I think swiftly. I cannot help thinking swiftly. My thought is the swiftest thing I know anything about. It is swifter than light. It can travel to the outermost frontier of the universe and back, millions of millions of miles, in less time than it takes light to travel a mere 186,000 miles. Why am I in such a hurry to act, when I can think so quickly? Can’t I afford to wait for thought?

But what is thought? Thought is the creative power in me, which is God Himself within me. Pure thought that is—unclouded, unobscured by fear. Hurry is always the expression of fear—fear that I shall be late, fear that I shall miss something, fear that I shall be defeated, or humiliated. It befogs thought. That is why it is thoroughly destructive. Hurry will not wait for thought—the creative power of God in me. Hurry will not wait for God. It is afraid God will be too slow in taking care of my interests, in defending me, in saving me from danger or from shame. Hurry is a mad impulse to beat the speed of light, the speed of thought, with physical action. Hurrying might be compared, then, to trying to pull “the limited” with a tortoise! Like trying to deliver the radio message in a wheelbarrow!

Hurry is the slowest way of doing anything. It is the worst way in the world to deal with emergency—which is another name for what we commonly call trouble. To hurry is to blindfold the eyes to vision and stop the ears to the Voice. To wait is to listen, to think. But you can think—millions of millions of miles, across the world and back, and around and back, and across the universe and back, and straight through to God—all in the time it takes you to step on the accelerator, or utter the curse, or strike the blow. Which is better? Why not step on the brake, shut the lips, withhold the hand?

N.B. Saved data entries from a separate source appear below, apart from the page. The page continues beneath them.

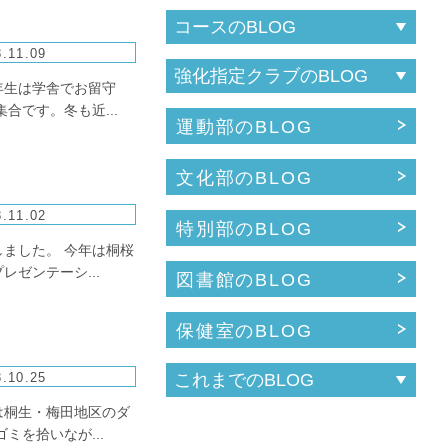
.11.09
年生は学舎でお留守
合です。冬も近...
運動部のBLOG
文化部のBLOG
.11.02
特別部のBLOG
ました。 今年は桐桜
ゼンテーシ...
図書館のBLOG
保健室のBLOG
.10.25
は桐生・梅田地区のダ
を拾いなが...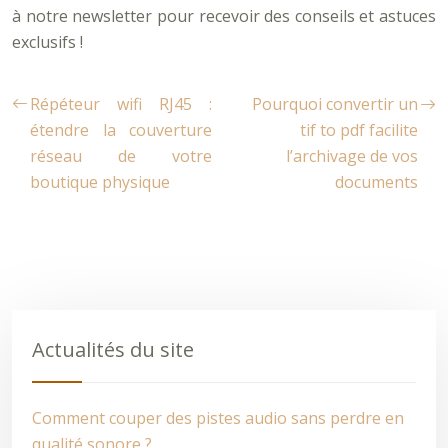
à notre newsletter pour recevoir des conseils et astuces
exclusifs !
Répéteur wifi RJ45 :
Pourquoi convertir un
étendre la couverture
tif to pdf facilite
réseau de votre
l’archivage de vos
boutique physique
documents
Actualités du site
Comment couper des pistes audio sans perdre en
qualité sonore ?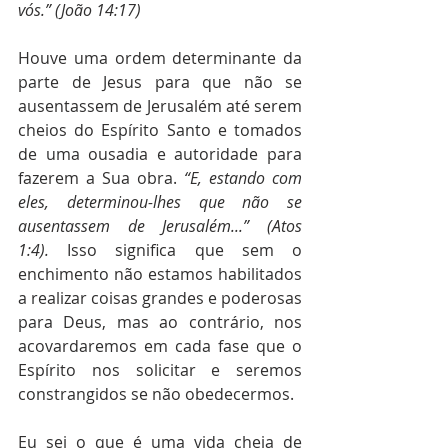
vós.” (João 14:17)
Houve uma ordem determinante da 
parte de Jesus para que não se 
ausentassem de Jerusalém até serem 
cheios do Espírito Santo e tomados 
de uma ousadia e autoridade para 
fazerem a Sua obra. 
“E, estando com 
eles, determinou-lhes que não se 
ausentassem de Jerusalém...” (Atos 
1:4).
 Isso significa que sem o 
enchimento não estamos habilitados 
a realizar coisas grandes e poderosas 
para Deus, mas ao contrário, nos 
acovardaremos em cada fase que o 
Espírito nos solicitar e seremos 
constrangidos se não obedecermos.
Eu sei o que é uma vida cheia de 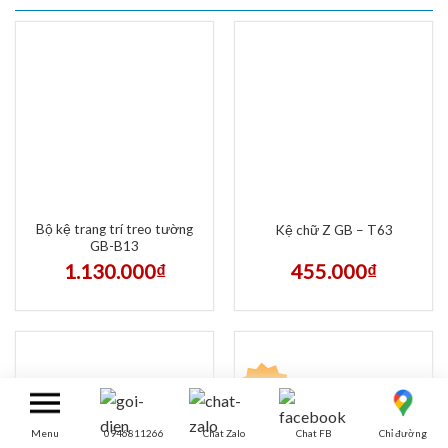
Bộ kệ trang trí treo tường
Kệ chữ Z GB – T63
GB-B13
1.130.000
₫
455.000
₫
-8%
Menu
0946811266
Chat Zalo
Chat FB
Chỉ đường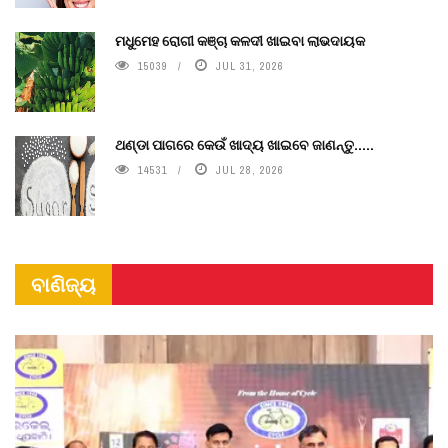
ମଧୁମେହ ରୋଗୀ କଞ୍ଚା କଳଦୀ ଖାଇବା ଲାଭଦାୟକ
15039
JUL 31, 2026
ଥଣ୍ଡା ପାଗରେ କେଉଁ ଖାଦ୍ୟ ଖାଇବେ ଜାଣନ୍ତୁ.....
14531
JUL 28, 2026
ବାଣିଜ୍ୟ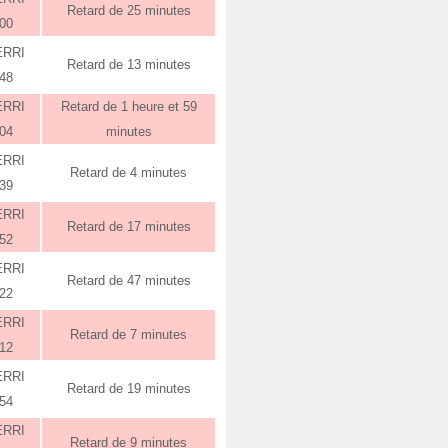
Retard de 25 minutes
:00
ERRI
Retard de 13 minutes
:48
ERRI
Retard de 1 heure et 59
:04
minutes
ERRI
Retard de 4 minutes
:39
ERRI
Retard de 17 minutes
:52
ERRI
Retard de 47 minutes
:22
ERRI
Retard de 7 minutes
:12
ERRI
Retard de 19 minutes
:54
ERRI
Retard de 9 minutes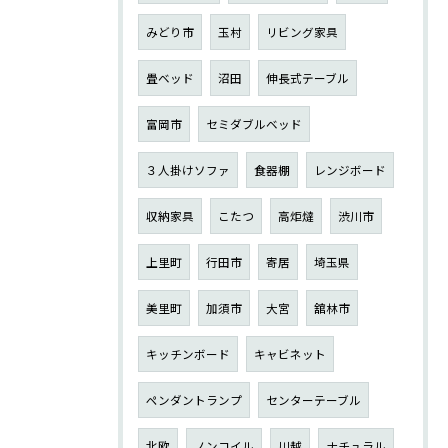
みどり市
玉村
リビング家具
畳ベッド
沼田
伸長式テーブル
富岡市
セミダブルベッド
３人掛けソファ
食器棚
レンジボード
収納家具
こたつ
高炬燵
渋川市
上里町
行田市
寄居
埼玉県
美里町
加須市
大宮
舘林市
キッチンボード
キャビネット
ペンダントランプ
センターテーブル
北欧
ノンコイル
川越
ナチュラル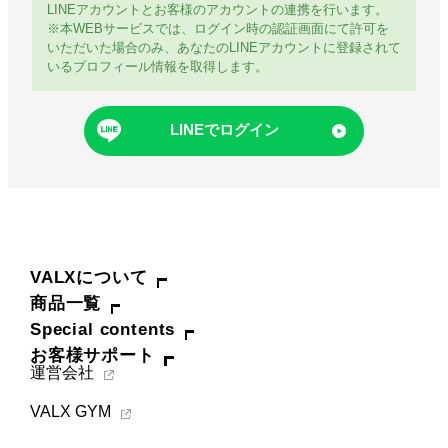
お問い合わせ
LINEアカウントとお客様のアカウントの連携を行います。
※本WEBサービスでは、ログイン時の認証画面にて許可を
いただいた場合のみ、あなたのLINEアカウントに登録されて
いるプロフィール情報を取得します。
Special contents
コミュニティサイト
LINEでログイン
VALX "FUN" LIVE!
筋トレ大学PRO
POWER OF HUMAN
VALXについて
コラム
商品一覧
Special contents
ドン・キホーテ x VALX
お客様サポート
運営会社
ドラッグストア x VALX
VALX GYM
VALX GYM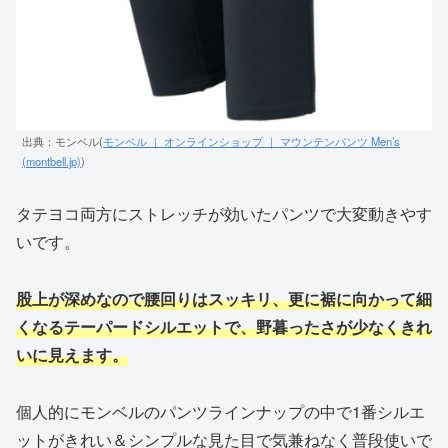
出典：モンベル(
モンベル ｜ オンラインショップ ｜ マウンテンパンツ Men’s
(montbell.jp)
)
タテヨコ両方にストレッチが効いたパンツで大変動きやす
いです。
股上が深めなので腰回りはスッキリ、更に裾に向かって細
くなるテーパードシルエットで、野暮ったさが少なくきれ
いに見えます。
個人的にモンベルのパンツラインナップの中で1番シルエ
ットがきれい＆シンプルな見た目で気兼ねなく普段使いで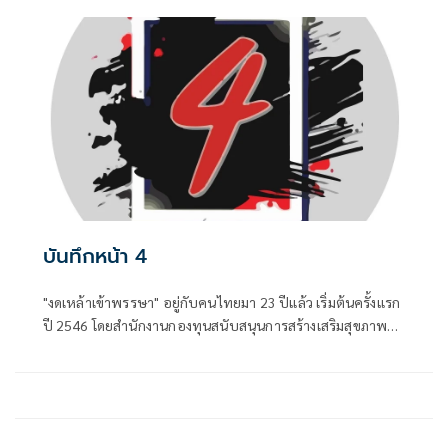
บันทึกหน้า 4
"งดเหล้าเข้าพรรษา" อยู่กับคนไทยมา 23 ปีแล้ว เริ่มต้นครั้งแรก
ปี 2546 โดยสำนักงานกองทุนสนับสนุนการสร้างเสริมสุขภาพ
(สสส.) และเครือข่ายองค์กรงดเหล้า ก่อนที่คณะรัฐมนตรีจะมีมติ
เมื่อวันที่ 8 กรกฎาคม 2551 ประกาศให้วันเข้าพรรษาของทุกปี
เป็น "วันงดดื่มสุราแห่งชาติ" เพื่อสนับสนุนส่งเสริมให้ประชาชน
งดดื่มเหล้าในช่วงเทศกาลเข้าพรรษา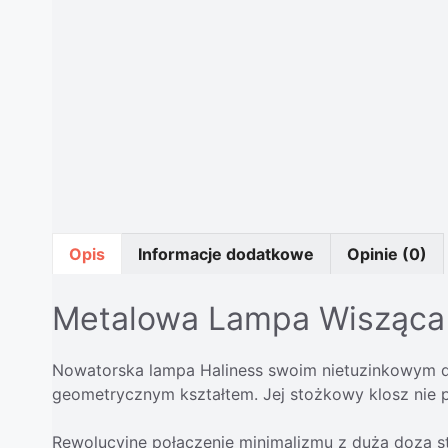
Opis
Informacje dodatkowe
Opinie (0)
Metalowa Lampa Wisząca 
Nowatorska lampa Haliness swoim nietuzinkowym de
geometrycznym kształtem. Jej stożkowy klosz nie p
Rewolucyjne połączenie minimalizmu z dużą dozą st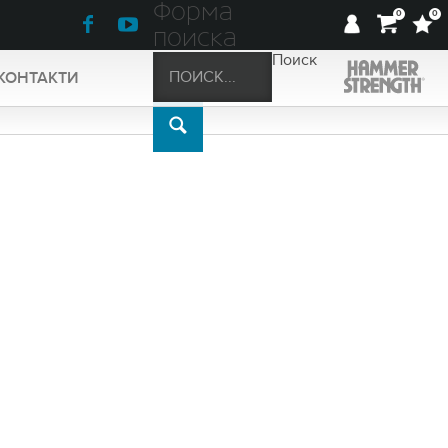
Форма
0
0
поиска
Поиск
КОНТАКТИ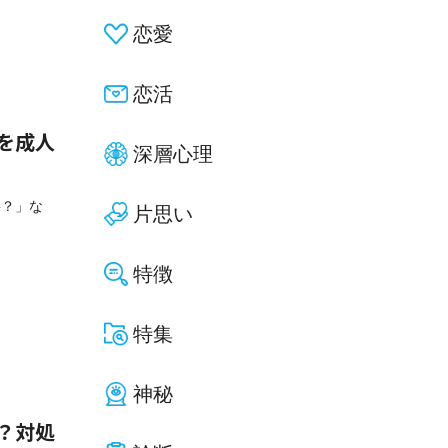
恋愛
恋活
を成人
深層心理
要？」な
片思い
特徴
特集
神秘
？対処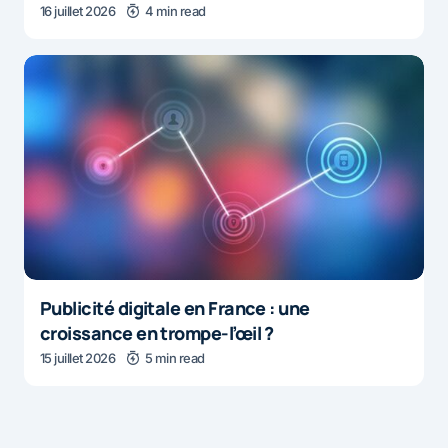
16 juillet 2026
4 min read
Publicité digitale en France : une
croissance en trompe-l’œil ?
15 juillet 2026
5 min read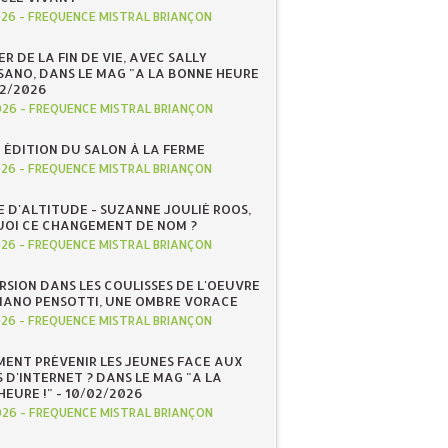
026
-
FREQUENCE MISTRAL BRIANÇON
R DE LA FIN DE VIE, AVEC SALLY
ANO, DANS LE MAG "A LA BONNE HEURE
/02/2026
026
-
FREQUENCE MISTRAL BRIANÇON
 ÉDITION DU SALON À LA FERME
026
-
FREQUENCE MISTRAL BRIANÇON
E D'ALTITUDE - SUZANNE JOULIÉ ROOS,
OI CE CHANGEMENT DE NOM ?
026
-
FREQUENCE MISTRAL BRIANÇON
RSION DANS LES COULISSES DE L'OEUVRE
IANO PENSOTTI, UNE OMBRE VORACE
026
-
FREQUENCE MISTRAL BRIANÇON
ENT PRÉVENIR LES JEUNES FACE AUX
 D'INTERNET ? DANS LE MAG "A LA
EURE !" - 10/02/2026
026
-
FREQUENCE MISTRAL BRIANÇON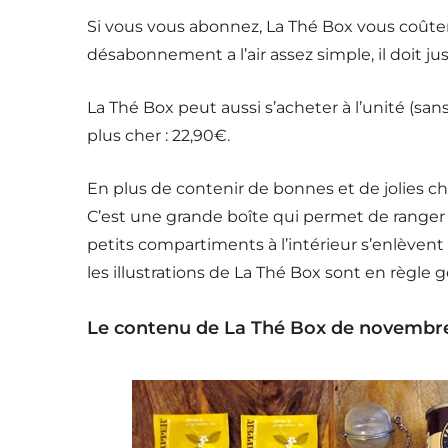
Si vous vous abonnez, La Thé Box vous coûtera 
désabonnement a l’air assez simple, il doit juste
La Thé Box peut aussi s’acheter à l’unité (s
plus cher : 22,90€.
En plus de contenir de bonnes et de jolies cho
C’est une grande boîte qui permet de ranger 
petits compartiments à l’intérieur s’enlèvent t
les illustrations de La Thé Box sont en règle
Le contenu de La Thé Box de novembr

But somebody has said, “He who hesitates is lost.” And somebody else avers that “opportunity knocks but once.” Lies, both of them. He who hesitates, in the sense of waiting for God, is wise. Opportunity knocks continually, forever. He who hesitates to wait for God is lost. Opportunity to hear the Voice is opportunity. Hurry is delay—always serious, sometimes terrible. To wait is to appeal to speed—to the speediest thing we know—creative thought—God.

Just think how God waits—for you and for me.